RECORDS FOR THE TASK:
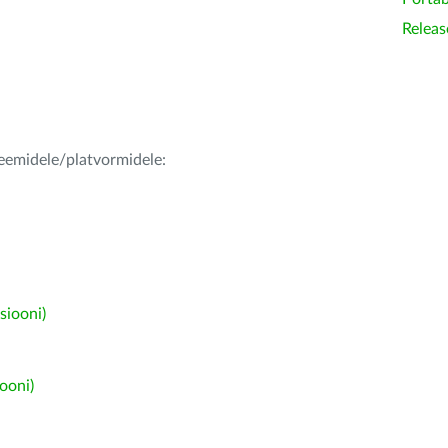
Releas
teemidele/platvormidele:
siooni)
ooni)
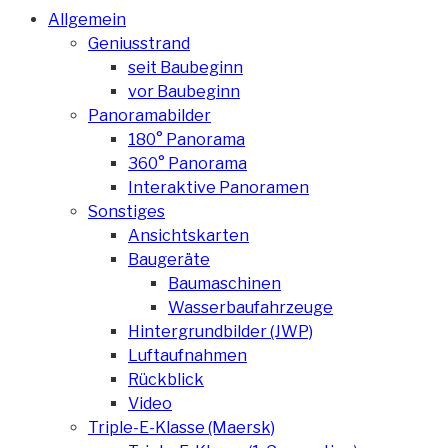
Allgemein
Geniusstrand
seit Baubeginn
vor Baubeginn
Panoramabilder
180° Panorama
360° Panorama
Interaktive Panoramen
Sonstiges
Ansichtskarten
Baugeräte
Baumaschinen
Wasserbaufahrzeuge
Hintergrundbilder (JWP)
Luftaufnahmen
Rückblick
Video
Triple-E-Klasse (Maersk)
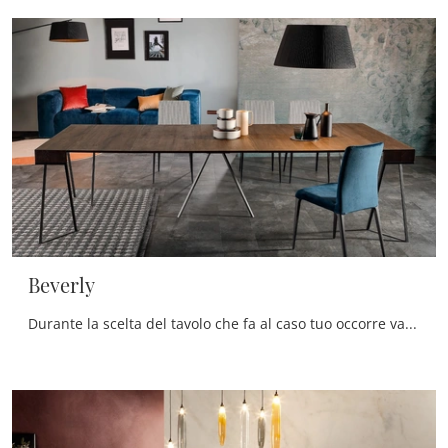
Beverly
Durante la scelta del tavolo che fa al caso tuo occorre valutare misure, forme, finiture e stile, per ottimizzare lo spazio con grande valore ...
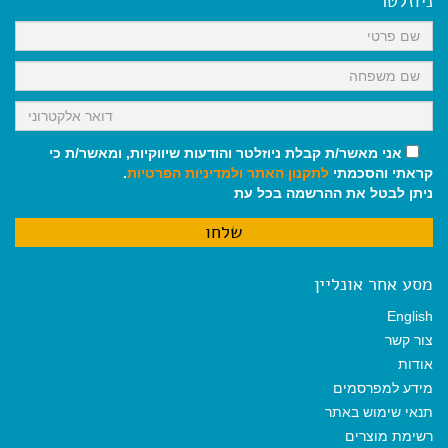
ניוזלטר
o
p
a
k
p
m
אני מאשר/ת קבלת ניוזלטר והודעות שיווקיות, ומאשר/ת כי
קראתי והסכמתי
לתקנון האתר
ולמדיניות הפרטיות
.
ניתן לבטל את ההרשמה בכל עת
מסע אחר אונליין
English
צור קשר
אודות
מידע למפרסמים
תנאי שימוש באתר
רשימת מוצרים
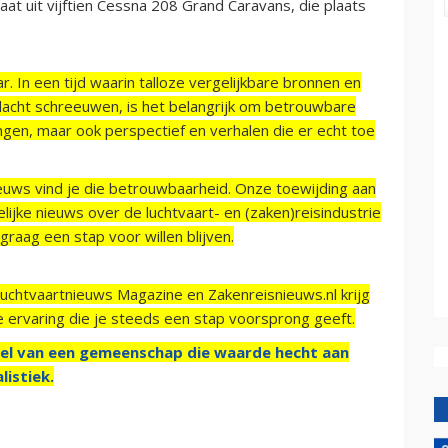
t uit vijftien Cessna 208 Grand Caravans, die plaats
r. In een tijd waarin talloze vergelijkbare bronnen en
acht schreeuwen, is het belangrijk om betrouwbare
ngen, maar ook perspectief en verhalen die er echt toe
ieuws vind je die betrouwbaarheid. Onze toewijding aan
ijke nieuws over de luchtvaart- en (zaken)reisindustrie
raag een stap voor willen blijven.
Luchtvaartnieuws Magazine en Zakenreisnieuws.nl krijg
e ervaring die je steeds een stap voorsprong geeft.
el van een gemeenschap die waarde hecht aan
listiek.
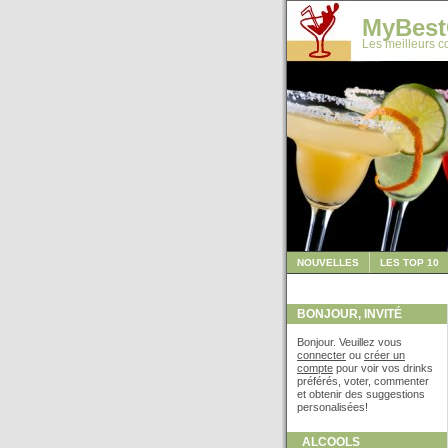
MyBest
Les meilleurs co
NOUVELLES
LES TOP 10
BONJOUR, INVITÉ
Bonjour. Veuillez vous
connecter
ou
créer un
compte
pour voir vos drinks
préférés, voter, commenter
et obtenir des suggestions
personalisées!
ALCOOLS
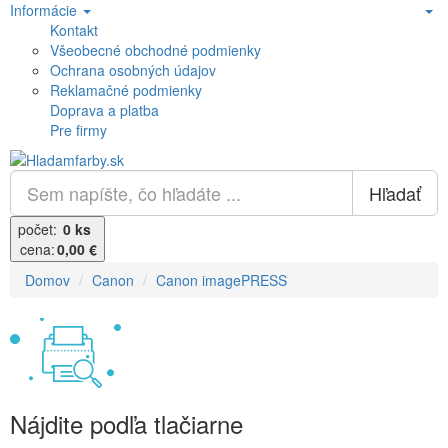
Informácie
Kontakt
Všeobecné obchodné podmienky
Ochrana osobných údajov
Reklamačné podmienky
Doprava a platba
Pre firmy
Hľadať
počet:
0 ks
cena:
0,00 €
Domov
Canon
Canon imagePRESS
Nájdite podľa tlačiarne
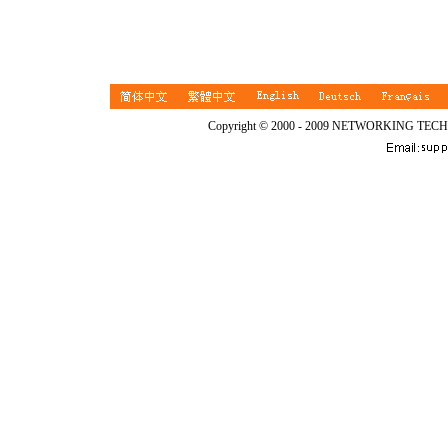
Copyright © 2000 - 2009 NETWORKING TEC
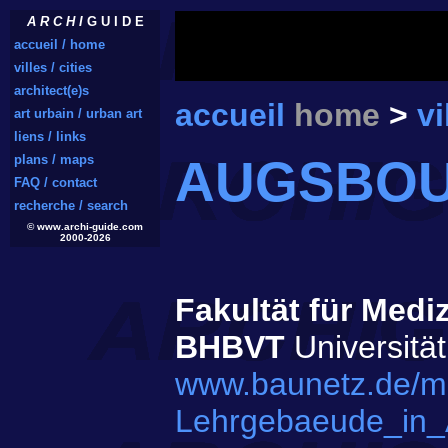
A R C H I
G U I D E
accueil / home
villes / cities
architect(e)s
accueil
home
>
vi
art urbain / urban art
liens / links
AUGSBO
plans / maps
FAQ / contact
recherche / search
© www.archi-guide.com
2000-2026
Fakultät für Med
BHBVT
Universitä
www.baunetz.de/m
Lehrgebaeude_in_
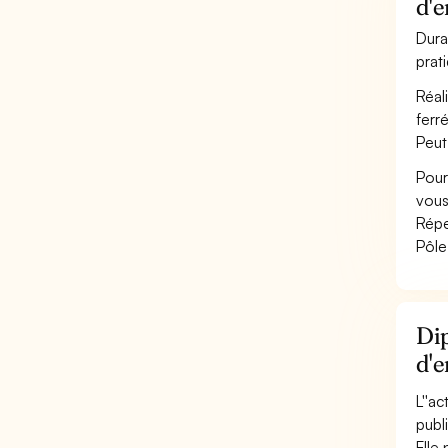
d'
Dura
prat
Réal
ferr
Peut
Pour
vous
Répe
Pôle
Dip
d'
L''a
publ
Elle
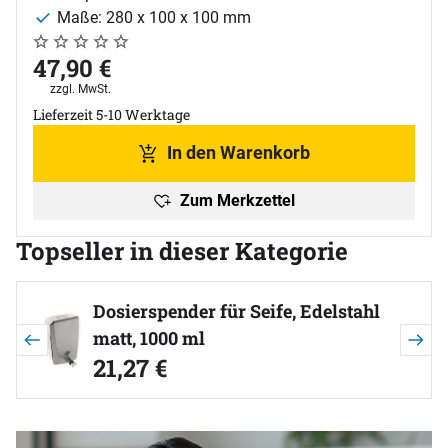
Maße: 280 x 100 x 100 mm
Noch keine Bewertungen abgegeben
0 Bewertungen
47
,
90
€
Steuerhinweis:
zzgl. MwSt.
Lieferzeit 5-10 Werktage
In den Warenkorb
Zum Merkzettel
Topseller in dieser Kategorie
Artikel überspringen
Dosierspender für Seife, Edelstahl
matt, 1000 ml
21
,
27
€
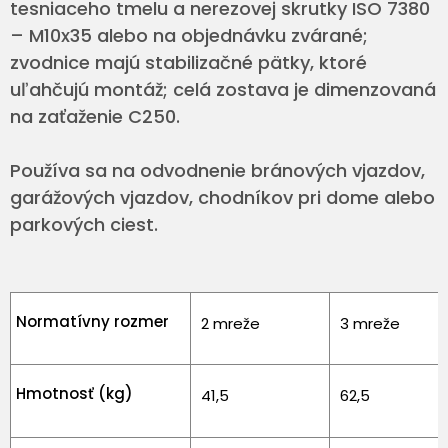
tesniaceho tmelu a nerezovej skrutky ISO 7380
– M10x35 alebo na objednávku zvárané;
zvodnice majú stabilizačné pätky, ktoré
uľahčujú montáž; celá zostava je dimenzovaná
na zaťaženie C250.
Používa sa na odvodnenie bránových vjazdov,
garážových vjazdov, chodníkov pri dome alebo
parkových ciest.
Normatívny rozmer
2 mreže
3 mreže
Hmotnosť (kg)
41,5
62,5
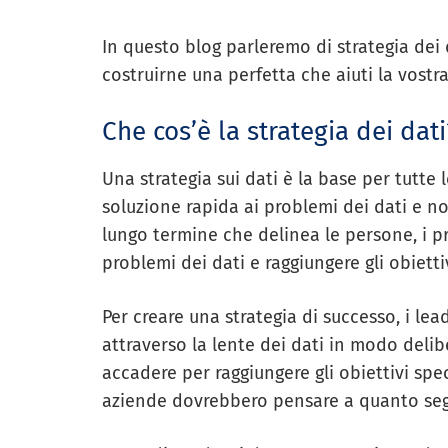
In questo blog parleremo di strategia dei 
costruirne una perfetta che aiuti la vostr
Che cos’è la strategia dei dati
Una strategia sui dati è la base per tutte l
soluzione rapida ai problemi dei dati e non
lungo termine che delinea le persone, i pr
problemi dei dati e raggiungere gli obietti
Per creare una strategia di successo, i le
attraverso la lente dei dati in modo deli
accadere per raggiungere gli obiettivi speci
aziende dovrebbero pensare a quanto se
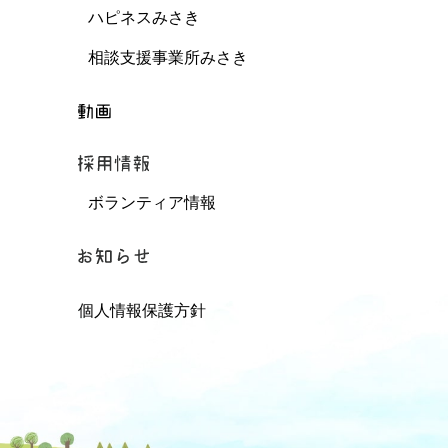
ハピネスみさき
相談支援事業所みさき
ボランティア情報
個人情報保護方針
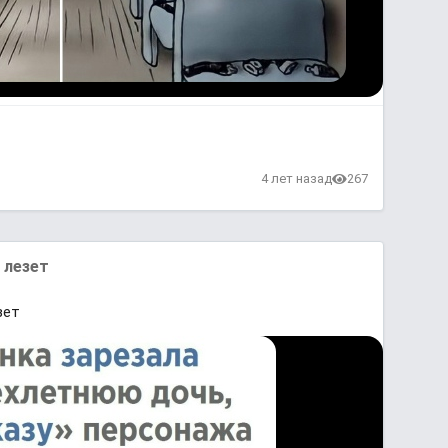
4 лет назад
267
 лезет
зет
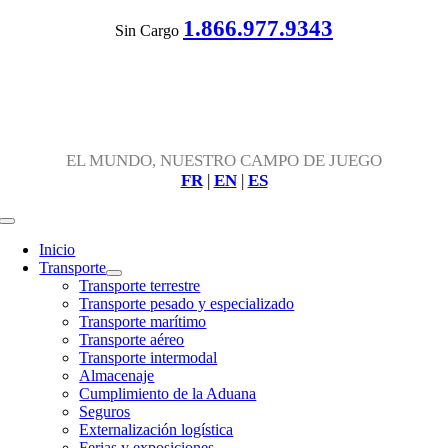
Skip
1.866.977.9343
Sin Cargo
to
content
EL MUNDO, NUESTRO CAMPO DE JUEGO
FR
|
EN
|
ES
Toggle
Navigation
Inicio
Transporte
Transporte terrestre
Transporte pesado y especializado
Transporte marítimo
Transporte aéreo
Transporte intermodal
Almacenaje
Cumplimiento de la Aduana
Seguros
Externalización logística
Ferias y exposiciones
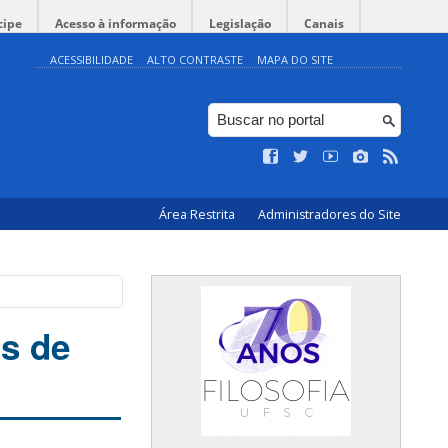
cipe
Acesso à informação
Legislação
Canais
ACESSIBILIDADE
ALTO CONTRASTE
MAPA DO SITE
Área Restrita
Administradores do Site
os de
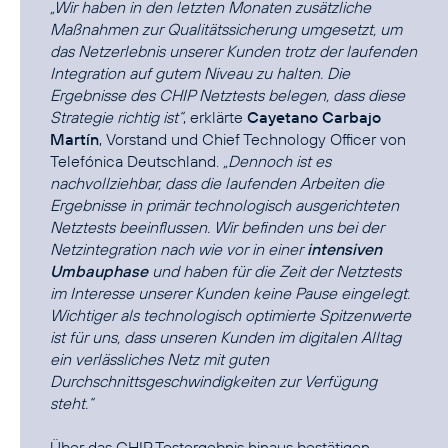
„Wir haben in den letzten Monaten zusätzliche
Maßnahmen zur Qualitätssicherung umgesetzt, um
das Netzerlebnis unserer Kunden trotz der laufenden
Integration auf gutem Niveau zu halten. Die
Ergebnisse des CHIP Netztests belegen, dass diese
Strategie richtig ist“
, erklärte
Cayetano Carbajo
Martín
, Vorstand und Chief Technology Officer von
Telefónica Deutschland.
„Dennoch ist es
nachvollziehbar, dass die laufenden Arbeiten die
Ergebnisse in primär technologisch ausgerichteten
Netztests beeinflussen. Wir befinden uns bei der
Netzintegration nach wie vor in einer
intensiven
Umbauphase
und haben für die Zeit der Netztests
im Interesse unserer Kunden keine Pause eingelegt.
Wichtiger als technologisch optimierte Spitzenwerte
ist für uns, dass unseren Kunden im digitalen Alltag
ein verlässliches Netz mit guten
Durchschnittsgeschwindigkeiten zur Verfügung
steht.“
Über das CHIP Testergebnis hinaus bestätigen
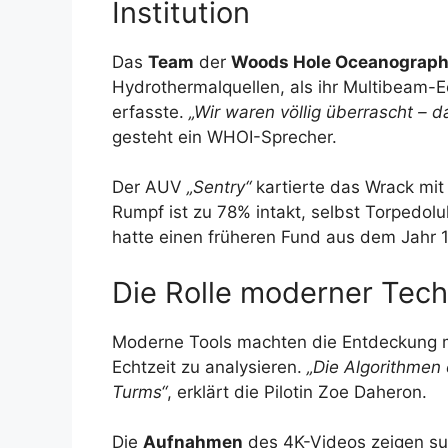
Institution
Das
Team
der
Woods Hole Oceanograph
Hydrothermalquellen, als ihr Multibeam-Ec
erfasste.
„Wir waren völlig überrascht – 
gesteht ein WHOI-Sprecher.
Der AUV
„Sentry“
kartierte das Wrack mit
Rumpf ist zu 78% intakt, selbst Torpedol
hatte einen früheren Fund aus dem Jahr 
Die Rolle moderner Tech
Moderne Tools machten die Entdeckung 
Echtzeit zu analysieren.
„Die Algorithmen 
Turms“
, erklärt die Pilotin Zoe Daheron.
Die
Aufnahmen
des 4K-Videos zeigen su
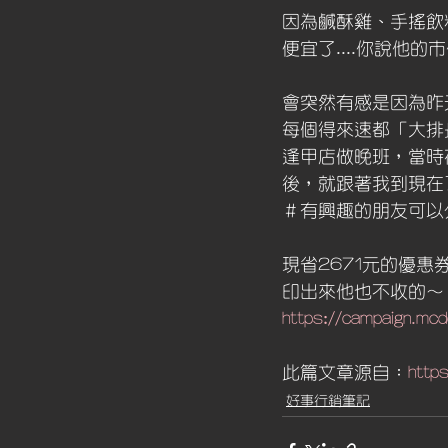
因為鹹酥雞、手搖飲
便宜了....你說他
會突然有感是因為昨
每個得來速都「大排
逢甲店做晚班，當時
後，就跟著我到現在
＃有興趣的朋友可以
現省2671元的優
印出來他也不收的～
https://campaign.m
此篇文章源自：
http
好事行銷筆記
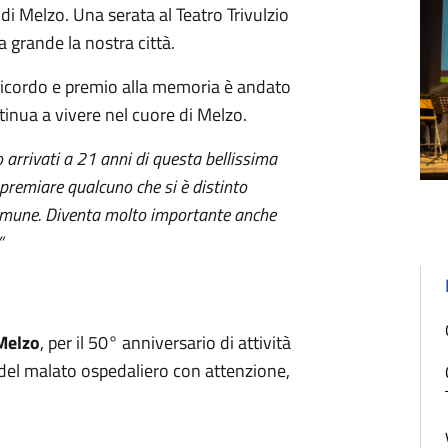
di Melzo. Una serata al Teatro Trivulzio
a grande la nostra città.
un ricordo e premio alla memoria è andato
tinua a vivere nel cuore di Melzo.
 arrivati a 21 anni di questa bellissima
premiare qualcuno che si è distinto
comune. Diventa molto importante anche
”
 Melzo
, per il 50° anniversario di attività
ne del malato ospedaliero con attenzione,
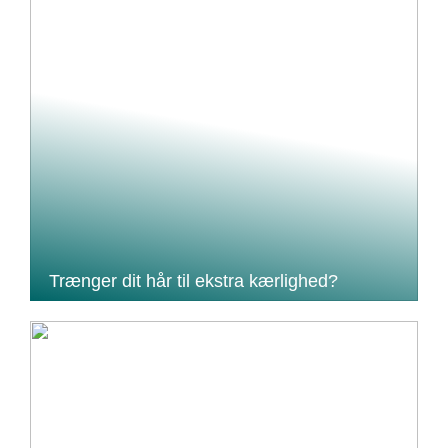
Trænger dit hår til ekstra kærlighed?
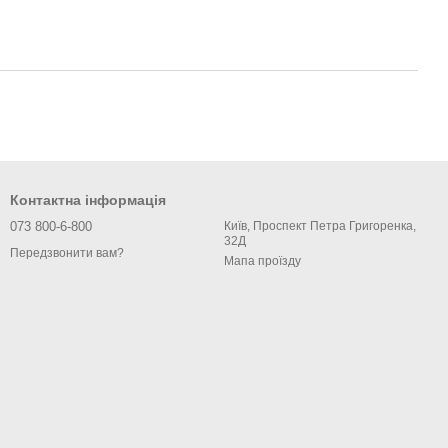
Контактна інформація
073 800-6-800
Київ, Проспект Петра Григоренка,
32Д
Передзвонити вам?
Мапа проїзду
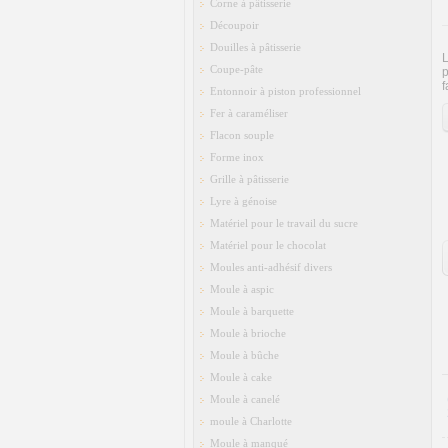
Corne à pâtisserie
Découpoir
Douilles à pâtisserie
L
Coupe-pâte
p
f
Entonnoir à piston professionnel
Fer à caraméliser
Flacon souple
Forme inox
Grille à pâtisserie
Lyre à génoise
Matériel pour le travail du sucre
Matériel pour le chocolat
Moules anti-adhésif divers
Moule à aspic
Moule à barquette
Moule à brioche
Moule à bûche
Moule à cake
Moule à canelé
moule à Charlotte
Moule à manqué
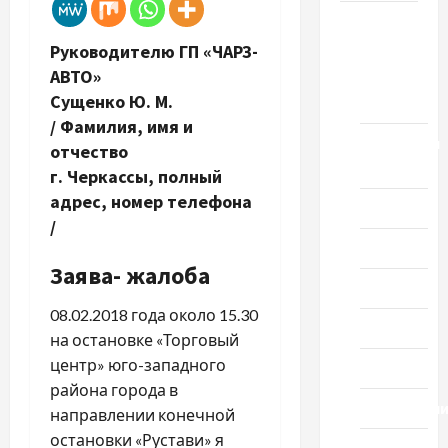
Новости
Руководителю ГП «ЧАРЗ-
выпуск
АВТО»
1978
Сущенко Ю. М.
года
/ Фамилия, имя и
Домашний
отчество
ресторан
г. Черкассы, полный
адрес, номер телефона
Кино
/
Музыка
Заява- жалоба
Поэзия
08.02.2018 года около 15.30
Проза
на остановке «Торговый
центр» юго-западного
Спорт
района города в
Технологи
направлении конечной
остановки «Рустави» я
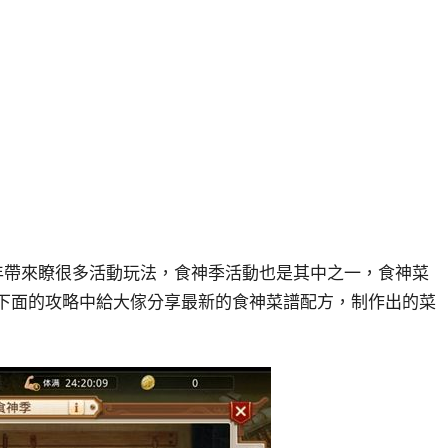
周年帶來瞭很多活動玩法，食神季活動也是其中之一，食神菜
會在下面的攻略中給大傢分享最新的食神菜譜配方，制作出的菜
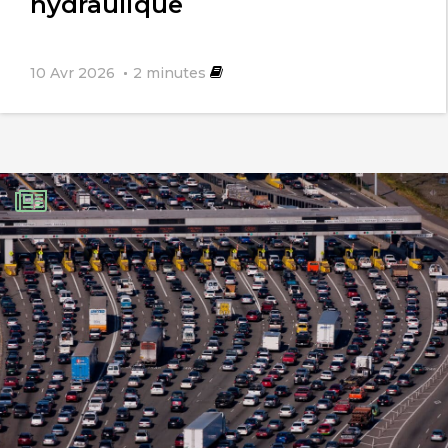
hydraulique
10 Avr 2026
2
minutes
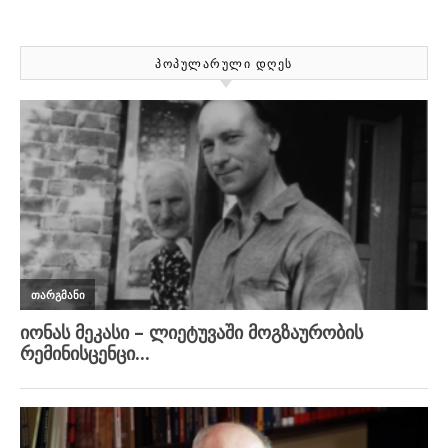
ᲞᲝᲞᲣᲚᲐᲠᲣᲚᲘ ᲓᲦᲔᲡ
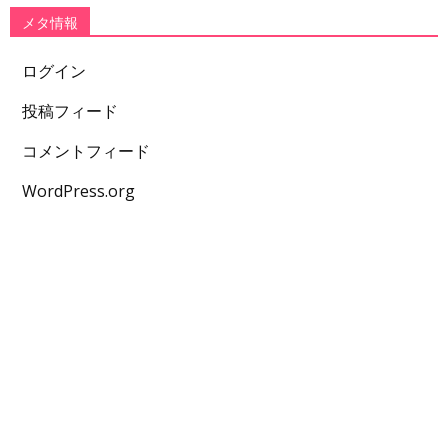
メタ情報
ログイン
投稿フィード
コメントフィード
WordPress.org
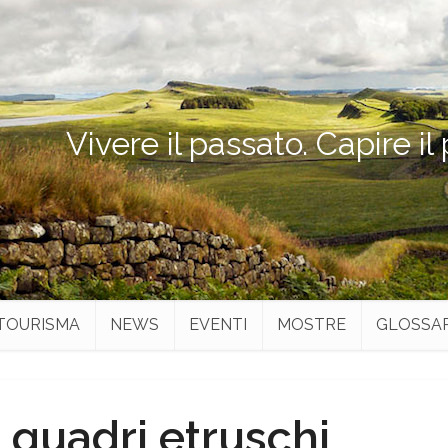
Vivere il passato. Capire il
TOURISMA
NEWS
EVENTI
MOSTRE
GLOSSA
 quadri etruschi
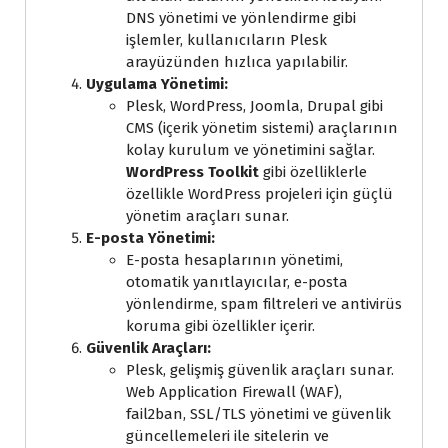
DNS yönetimi ve yönlendirme gibi
işlemler, kullanıcıların Plesk
arayüzünden hızlıca yapılabilir.
Uygulama Yönetimi:
Plesk, WordPress, Joomla, Drupal gibi
CMS (içerik yönetim sistemi) araçlarının
kolay kurulum ve yönetimini sağlar.
WordPress Toolkit
gibi özelliklerle
özellikle WordPress projeleri için güçlü
yönetim araçları sunar.
E-posta Yönetimi:
E-posta hesaplarının yönetimi,
otomatik yanıtlayıcılar, e-posta
yönlendirme, spam filtreleri ve antivirüs
koruma gibi özellikler içerir.
Güvenlik Araçları:
Plesk, gelişmiş güvenlik araçları sunar.
Web Application Firewall (WAF),
fail2ban, SSL/TLS yönetimi ve güvenlik
güncellemeleri ile sitelerin ve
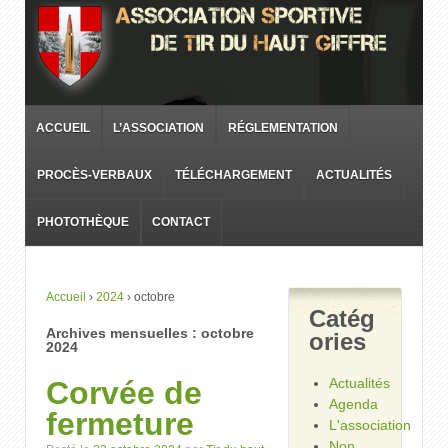
ACCUEIL
L’ASSOCIATION
RÉGLEMENTATION
PROCÈS-VERBAUX
TÉLÉCHARGEMENT
ACTUALITÉS
PHOTOTHÈQUE
CONTACT
Accueil
›
2024
›
octobre
Catég
Archives mensuelles :
octobre
ories
2024
Corvée de
Actualités
Agenda
fermeture
L'association
Non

GOAL OF THE EXERCISE: Search the entries for the word "pâtisserie", then gather every line that has it.

YOUR SOLUTION:
Corne à pâtisserie
Douilles à pâtisserie
Grille à pâtisserie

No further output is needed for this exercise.